To measure the genotoxic effects of the chemotherapeutics, Gabriel used the micronucleus assay to study cellular abnormalities in treated HL-60 cells.
“We found that hypoxia increased the genotoxic effects of low-dose DNR, as measured by micronuclei (P = 0.045) and lobed/notched cell incidence (P = 0.041[GG1] ),” he says.
“These results are promising, but we only incubated HL-60 in their respective oxygen conditions for 24 h after treatment. HL-60 cells require up to 48 h to complete a cell cycle, so we may not have measured the true effect of hypoxia on the chemotherapeutics, which act by interfering with cell metabolism. Future studies using the seahorse assay to measure oxygen consumption and show mitochondrial oxidative phosphorylation would confirm if 24 h is sufficient to cause a hypoxic shift in HL-60.
“We used the rhodamine-123 assay to measure how hypoxia affects the efflux of the fluorescent dye rhodamine-123 via P-glycoprotein, the same mechanism by which leukaemic stem cells efflux ara-C and DNR in multi-drug-resistant AML phenotypes.
“We found that hypoxia did not affect the P-glycoprotein-mediated efflux mechanism of HL-60 cells. This was expected because the clonal selection of MDR1-upregulated cells occurs after initial treatment, but untreated cells remain drug-sensitive. Future investigations using drug-resistant cell lines like AML-2 or D100 may provide a model for measuring hypoxia’s effect on P-glycoprotein-mediated treatment resistance in AML.
Confirming if low-dose DNR has an increased effect in hypoxia would open the possibility for future treatment applications in AML, Gabriel said.
DNR is a topoisomerase II poison, and he proposes that DNR-induced supercoiling of leukaemic stem cell DNA blocks the leukaemic hypoxia response element from being bound by HIF-1a, increasing treatment susceptibility in hypoxic cells, adding that this is supported by emerging evidence in pre-print that low-dose DNR inhibits HIF-1a but our finding has otherwise received no previous attention in the field.

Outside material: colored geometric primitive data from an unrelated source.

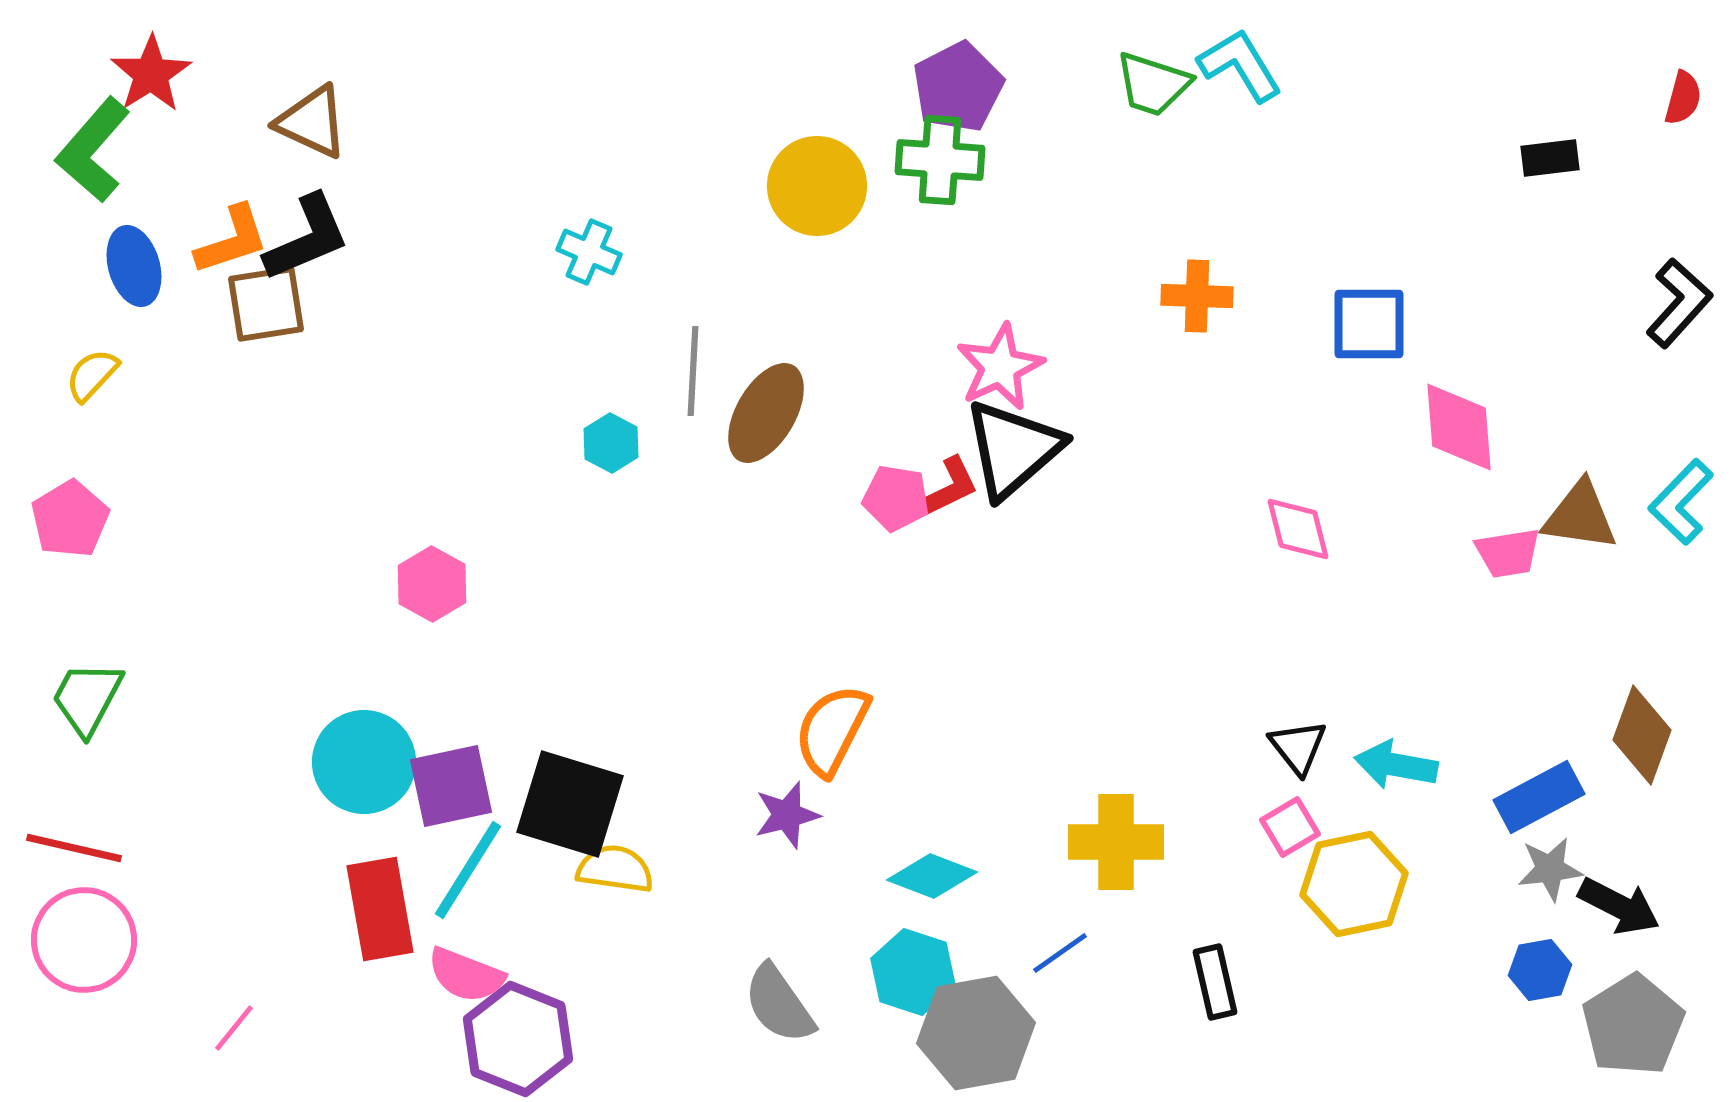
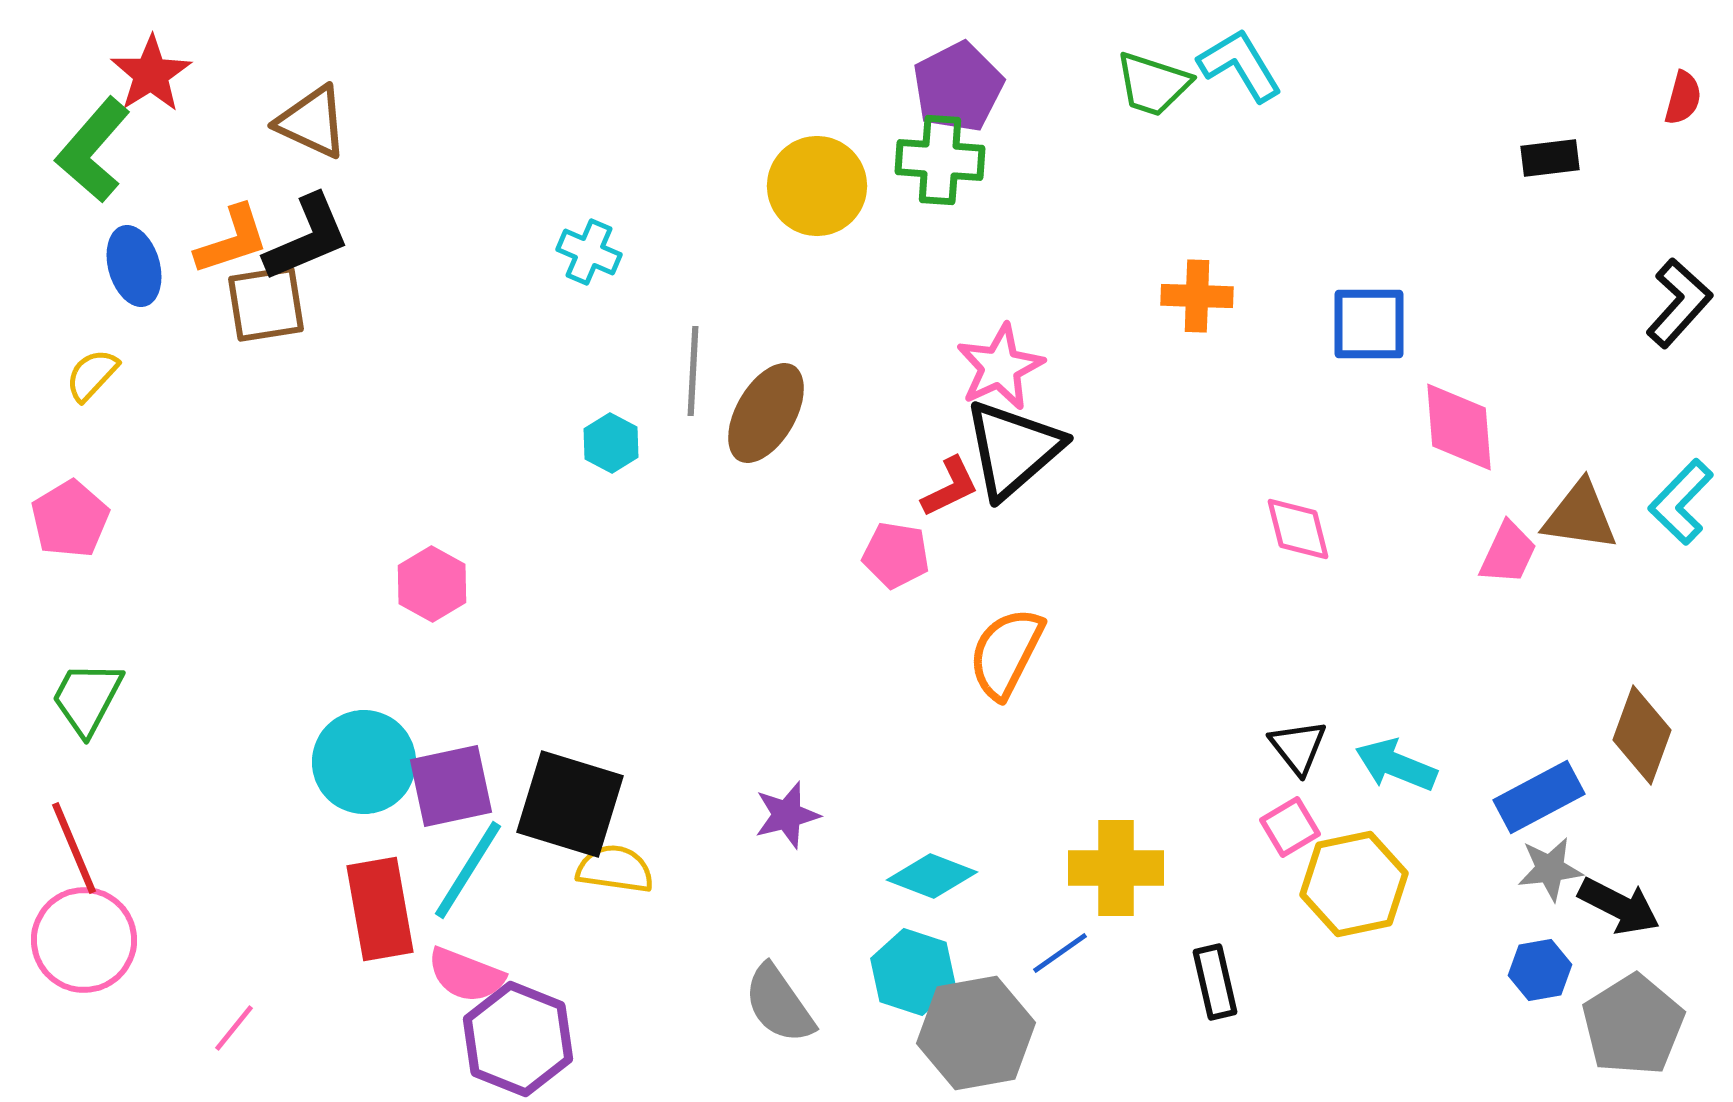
pink pentagon at (896, 498): moved 57 px down
pink trapezoid at (1508, 553): rotated 56 degrees counterclockwise
orange semicircle at (832, 730): moved 174 px right, 77 px up
cyan arrow at (1396, 765): rotated 12 degrees clockwise
yellow cross at (1116, 842): moved 26 px down
red line at (74, 848): rotated 54 degrees clockwise
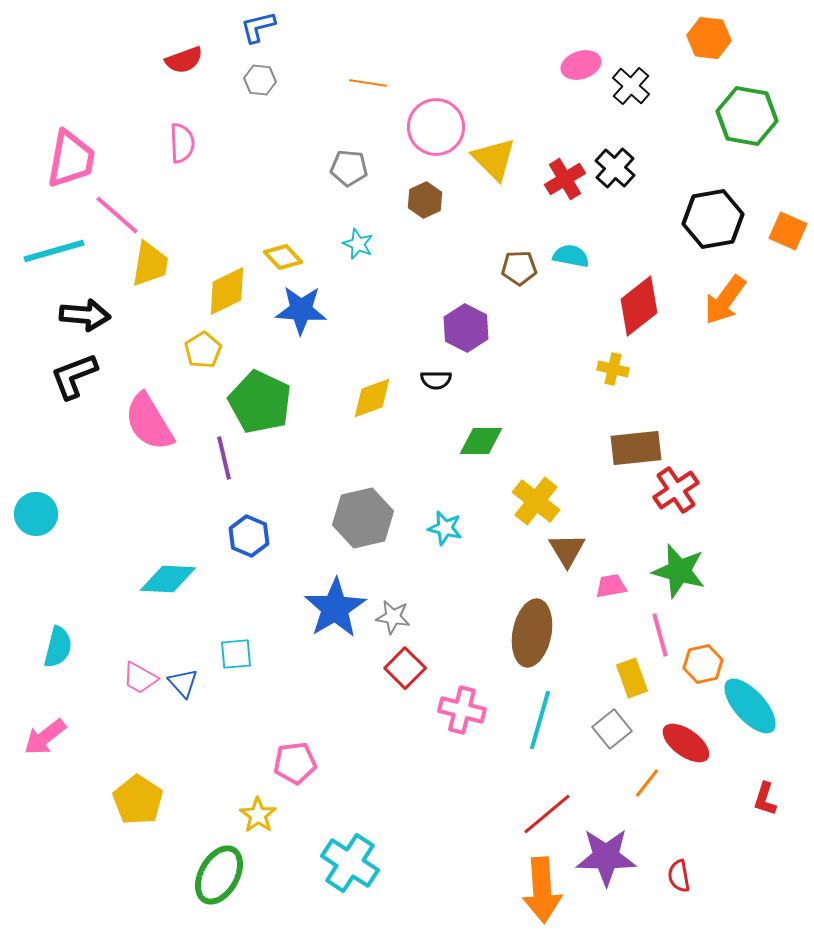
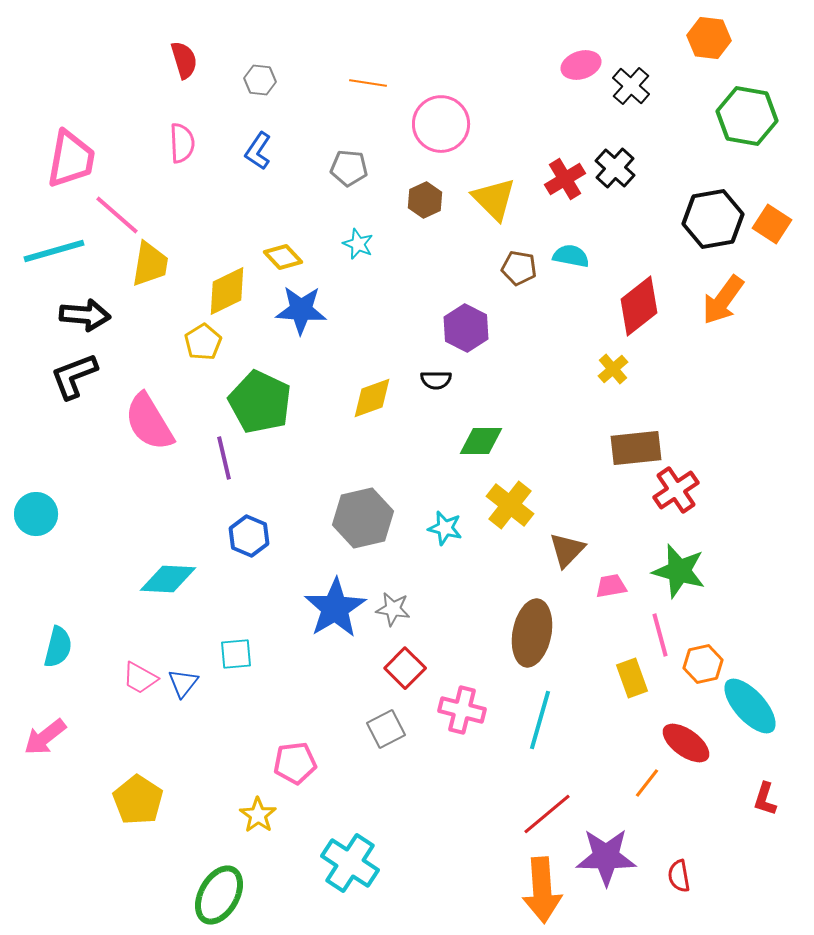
blue L-shape at (258, 27): moved 124 px down; rotated 42 degrees counterclockwise
red semicircle at (184, 60): rotated 87 degrees counterclockwise
pink circle at (436, 127): moved 5 px right, 3 px up
yellow triangle at (494, 159): moved 40 px down
orange square at (788, 231): moved 16 px left, 7 px up; rotated 9 degrees clockwise
brown pentagon at (519, 268): rotated 12 degrees clockwise
orange arrow at (725, 300): moved 2 px left
yellow pentagon at (203, 350): moved 8 px up
yellow cross at (613, 369): rotated 36 degrees clockwise
yellow cross at (536, 501): moved 26 px left, 4 px down
brown triangle at (567, 550): rotated 15 degrees clockwise
gray star at (393, 617): moved 8 px up
blue triangle at (183, 683): rotated 20 degrees clockwise
gray square at (612, 729): moved 226 px left; rotated 12 degrees clockwise
green ellipse at (219, 875): moved 20 px down
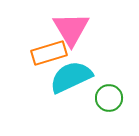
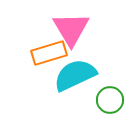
cyan semicircle: moved 4 px right, 2 px up
green circle: moved 1 px right, 2 px down
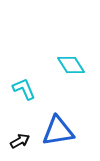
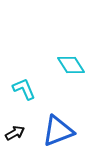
blue triangle: rotated 12 degrees counterclockwise
black arrow: moved 5 px left, 8 px up
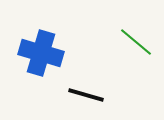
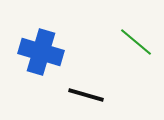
blue cross: moved 1 px up
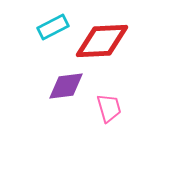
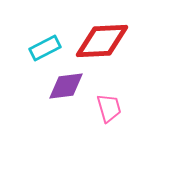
cyan rectangle: moved 8 px left, 21 px down
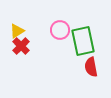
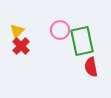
yellow triangle: rotated 14 degrees counterclockwise
green rectangle: moved 1 px left
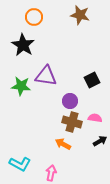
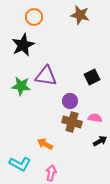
black star: rotated 15 degrees clockwise
black square: moved 3 px up
orange arrow: moved 18 px left
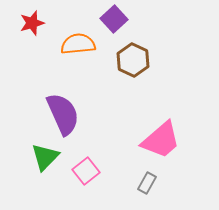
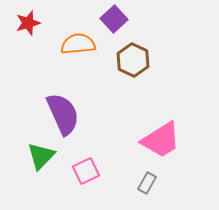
red star: moved 4 px left
pink trapezoid: rotated 9 degrees clockwise
green triangle: moved 4 px left, 1 px up
pink square: rotated 12 degrees clockwise
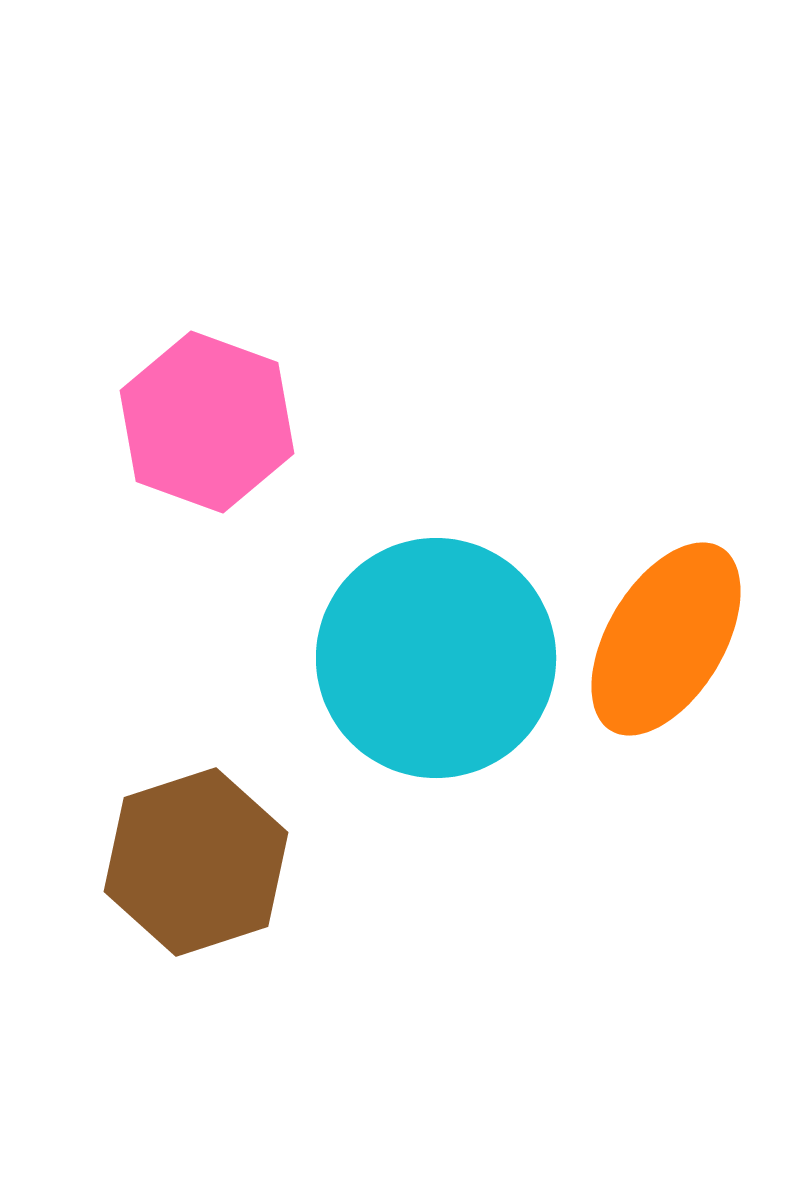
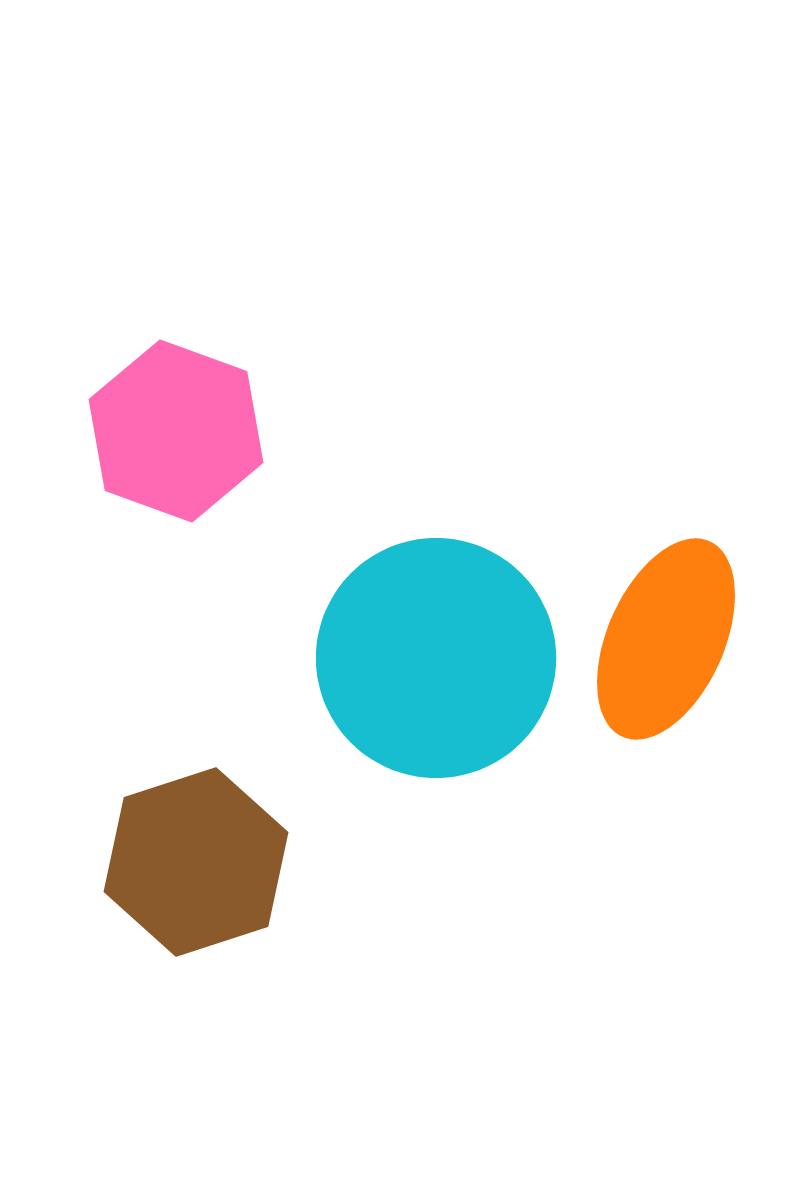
pink hexagon: moved 31 px left, 9 px down
orange ellipse: rotated 7 degrees counterclockwise
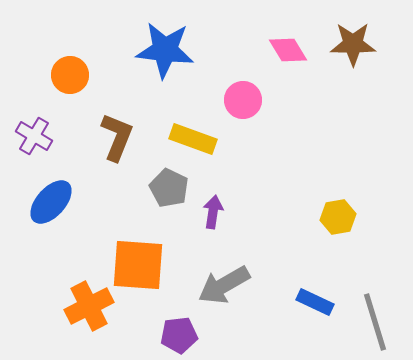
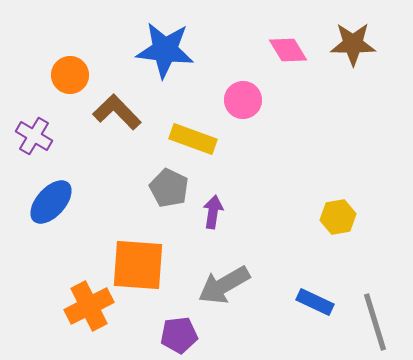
brown L-shape: moved 25 px up; rotated 66 degrees counterclockwise
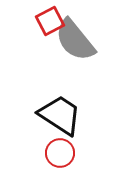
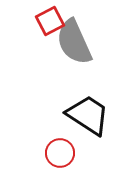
gray semicircle: moved 1 px left, 2 px down; rotated 15 degrees clockwise
black trapezoid: moved 28 px right
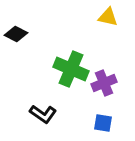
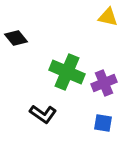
black diamond: moved 4 px down; rotated 25 degrees clockwise
green cross: moved 4 px left, 3 px down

“Currently, the most used treatment for AML is the 7+3 regimen, established by Yates et al. in 1973, and improvements in treatment have not been widely implemented. CPX-351, a formulation of liposomal 5:1 ara-C and DNR, is an approved chemotherapeutic for AML that improves patient outcome - however there is further opportunity for improvement,” he said.
“Future research to produce liposomes that contain low-dose DNR and target hypoxia via HIF-1a could prove efficacious in treatment-resistant AML patients. This outcome could take new steps towards tackling the rising treatment resistance in AML patients,” Gabriel said.